Inspiration

We're huge fans of POV-styled thumbnails that create those awesome text-behind-image effects. Current tools are pretty limited, so we started planning to build something with more advanced controls for creating professional YouTube thumbnails and Instagram posts. We were experimenting with thumbnails for our personal YouTube channel, and the patterns we noticed sparked the idea for this tool.

What it does

Thumbly lets you add text or images behind the subject with more advanced controls to create those pop-out designs. You can compose layers to create professional YouTube thumbnails. Our target audience is YouTube creators and Instagram creators who want that professional look without the hassle.

How we built it

We used React and integrated ImgLy's open-source background removal tool. We're the developers - Karthik & Ramya - and our main challenge was optimizing everything into a single prompt. We experimented with different ways to make it work as a one-shot tool while getting all the functionality details right in the app. We spent time separating out prototypes, doing detailed requirement planning, and figuring out the right prompting instructions to make the one-shot approach work.

Challenges we ran into

The biggest challenge was making it work as a true one-shot development while keeping all the functionality we needed. Bolt.ai's server load was frustrating - sometimes requests would fail and we'd have to redo everything multiple times. Sometimes it would miss functionality and we'd need to instruct it again in later attempts to get it right.

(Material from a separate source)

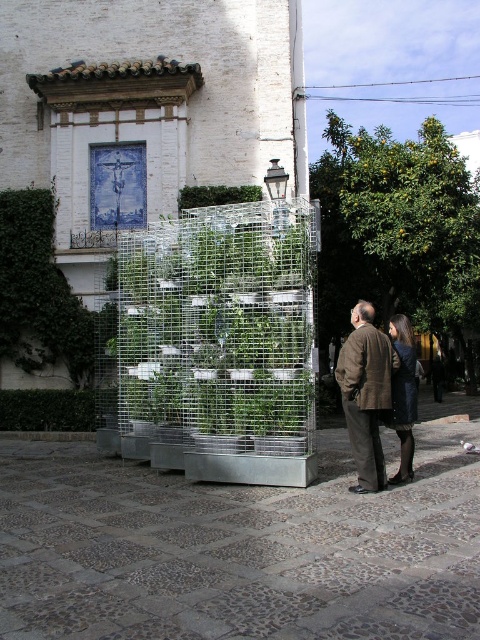 You are an artist planning to photograph the brown woolen coat at center and the green leafy hedge at lower left. Which object would require a wider angle lens to capture its entirety?

The green leafy hedge at lower left would require a wider angle lens because it occupies more space than the brown woolen coat at center.

You are an architect designing a new garden path that needs to pass between the green ivy hedge at upper left and the green leafy hedge at lower left. Based on their positions, which hedge will the path go behind?

The green leafy hedge at lower left is behind the green ivy hedge at upper left, so the path will go behind the green ivy hedge at upper left.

Accomplishments that we're proud of

We actually pulled off building a functional thumbnail tool using the one-shot development approach, which felt pretty ambitious. The background removal integration works well, and we managed to include those advanced controls that other tools are missing. Plus, we tested it on our own YouTube channel, so we know it solves a real problem.

What we learned

This taught us a lot about working with AI-assisted development and how important detailed planning is when you're working with code generation. We learned that separating prototypes and being really specific with prompting makes a huge difference. We also got better insights into what creators actually struggle with and the technical challenges of making design tools that non-technical people can actually use.

What's next for Thumbly

Since we were limited by the one-shot approach, we had to keep features minimal, but we're planning to scale this into a proper tool for YouTube creators and ad creators. We want to add more design capabilities, templates, and A/B testing features so creators can optimize their thumbnails for better click-through rates.